I played through the first eight bars of ‘Tower Hill’ twice, and my finger rested on the last note, the high E flat. I still hadn’t managed to get any further. But now some part of me remembered a harmony I had heard once – a minor seventh chord, with the melody starting a fourth above the root. In which case, E flat would give… B flat minor seven. I tried it. It sounded nice. A melodic figure came quite readily:
Harmonizing this was easy. All it needed in the second half of the bar was to flatten the fifth. It never ceases to delight me that you can alter a chord by just one semitone and produce a completely different effect like that. This figure would come to rest, of course, on a C natural, with an A flat major seven being held for the whole bar. That C natural also gave me the clue for the next development – a repeat of the previous two bars, only a minor third lower, and with a C seven substituted for the second chord. The pattern of the melody stayed broadly the same, too, so that the whole four-bar sequence now played like this:
I was beginning to feel pleased with this piece – not because it was in any way original, or because it was anything special technically, but because it was coming to express my feelings towards Madeline very clearly. I wondered if I should play it to her when it was finished, and explain that it was written with her in mind. Perhaps then she would understand the dissatisfactions I felt, the frustration and the longing to get closer.

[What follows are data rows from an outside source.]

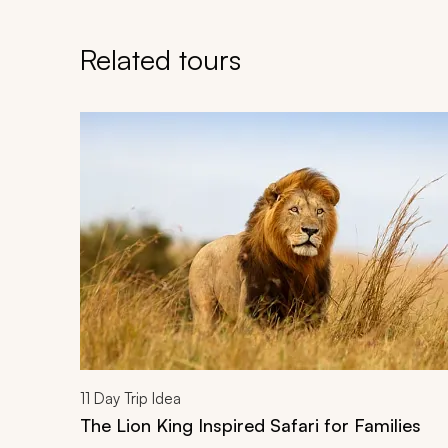
Related tours
Navigate through related tours using the previous an
11
Day Trip Idea
The Lion King Inspired Safari for Families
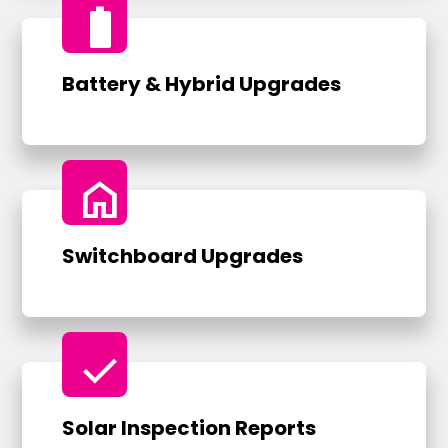
battery_full
Battery & Hybrid Upgrades
home
Switchboard Upgrades
check
Solar Inspection Reports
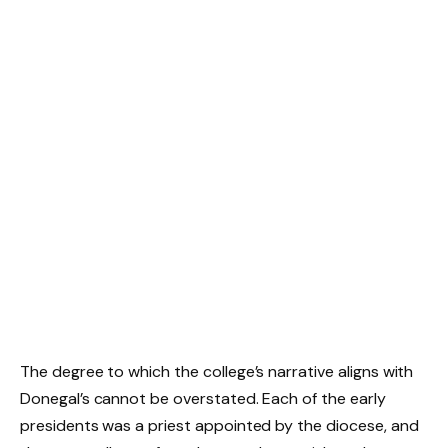
The degree to which the college’s narrative aligns with
Donegal’s cannot be overstated. Each of the early
presidents was a priest appointed by the diocese, and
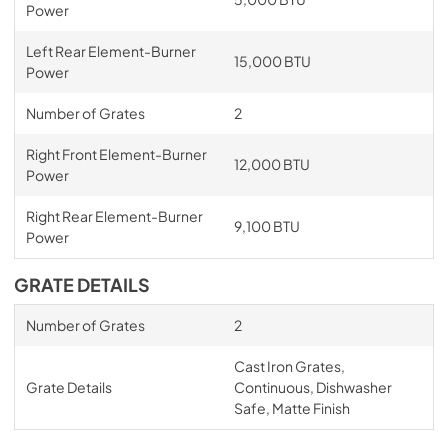
Power
Left Rear Element-Burner
15,000 BTU
Power
Number of Grates
2
Right Front Element-Burner
12,000 BTU
Power
Right Rear Element-Burner
9,100 BTU
Power
GRATE DETAILS
Number of Grates
2
Cast Iron Grates,
Grate Details
Continuous, Dishwasher
Safe, Matte Finish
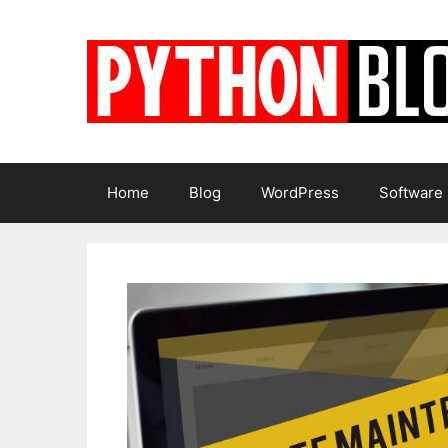
Skip
to
content
Home
Blog
WordPress
Software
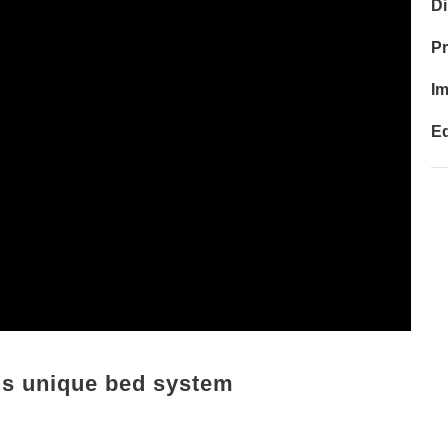
Di
P
I
Ed
a's unique bed system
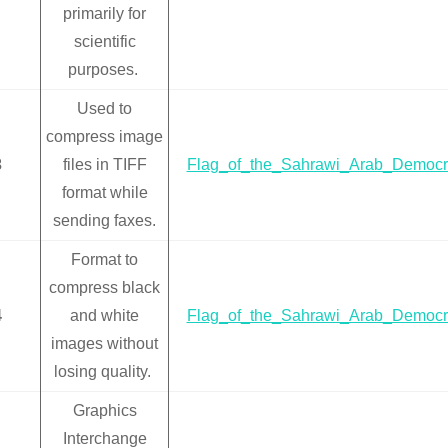
primarily for
scientific
purposes.
Used to
compress image
3
files in TIFF
Flag_of_the_Sahrawi_Arab_Democra
format while
sending faxes.
Format to
compress black
4
and white
Flag_of_the_Sahrawi_Arab_Democra
images without
losing quality.
Graphics
Interchange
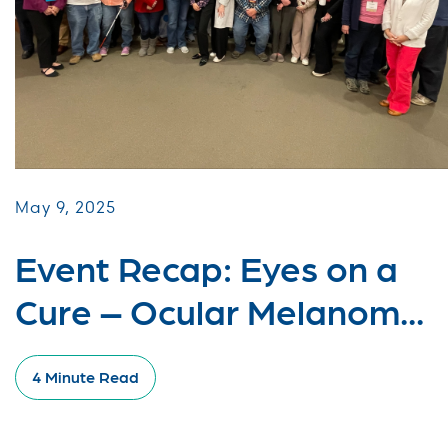
May 9, 2025
Event Recap: Eyes on a
Cure – Ocular Melanom...
4 Minute Read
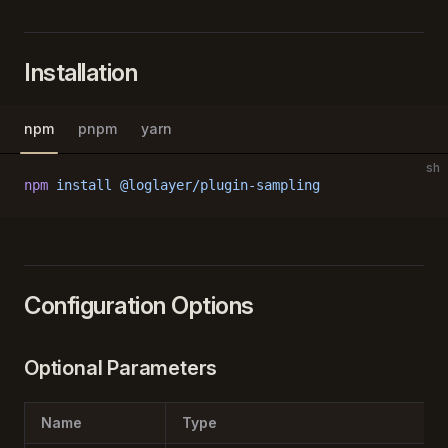
Installation
npm
pnpm
yarn
sh
npm
 install
 @loglayer/plugin-sampling
Configuration Options
Optional Parameters
Name
Type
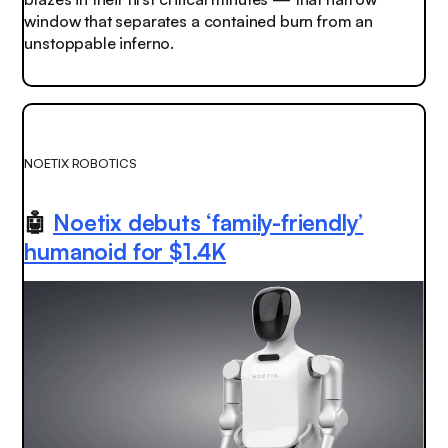
window that separates a contained burn from an
unstoppable inferno.
NOETIX ROBOTICS
🤖
Noetix debuts ‘family-friendly’
humanoid for $1.4K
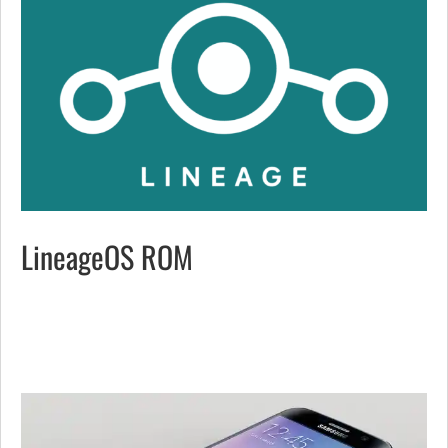
LineageOS ROM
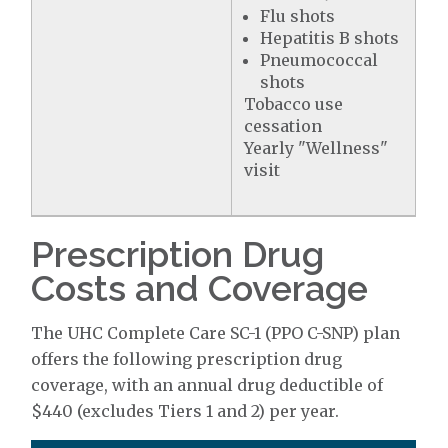
Flu shots
Hepatitis B shots
Pneumococcal
shots
Tobacco use
cessation
Yearly "Wellness"
visit
Prescription Drug
Costs and Coverage
The UHC Complete Care SC-1 (PPO C-SNP) plan
offers the following prescription drug
coverage, with an annual drug deductible of
$440 (excludes Tiers 1 and 2) per year.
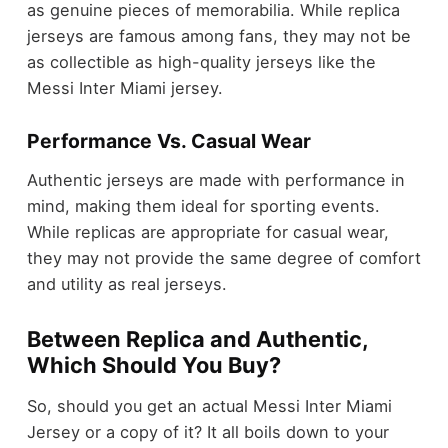
as genuine pieces of memorabilia. While replica
jerseys are famous among fans, they may not be
as collectible as high-quality jerseys like the
Messi Inter Miami jersey.
Performance Vs. Casual Wear
Authentic jerseys are made with performance in
mind, making them ideal for sporting events.
While replicas are appropriate for casual wear,
they may not provide the same degree of comfort
and utility as real jerseys.
Between Replica and Authentic,
Which Should You Buy?
So, should you get an actual Messi Inter Miami
Jersey or a copy of it? It all boils down to your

But it was a long time since I had played the piano to Madeline. After our first meeting, when it had been music which brought us together, I had assumed that it would always be like that – that it would always be an area of shared understanding between
us. As it turned out, I was being naive. When I started playing the piano at Mrs Gordon’s house, the first time that Madeline allowed me to visit her there, she came running into the room and told me to stop in case it woke the old lady up. It was a lovely old Bechstein grand, too.
‘What’s the matter?’ I said. ‘Didn’t you like what I was playing?’
‘She’s asleep. You’ll wake her.’
It was early evening: the beginning of the end of a bright summer’s day. I had come straight over from the record shop and the smell of the City was just starting to wash off. I couldn’t believe my luck, to be spending the evening in such a nice part of town, with such a lovely woman, in such a beautiful house. There were huge oil paintings on the walls in every room – family portraits, Madeline told me – and heavy red velvet curtains and Regency furniture, and splendid marble fireplaces topped with gilt-framed mirrors. I had seen nothing like it since the days when my parents used to take me around stately homes.
‘I’ve made some tea,’ she said. ‘Shall we go upstairs?’
She had a large, sunny room on the second floor, as well as a bathroom and a small kitchen all to herself. She served Earl Grey tea in bone china cups and didn’t offer me milk or sugar. There was a television, a telephone, a hi-fi, a large single bed, a writing desk, a dressing-table and two high-backed but comfortable armchairs. The walls were decorated with nineteenth-century landscapes. It was a warm and friendly room but it said nothing about Madeline herself, except that she was obviously happy not to impose her own personality on to it. One slightly unexpected feature was that a small crucifix had been placed on top of the dressing-table.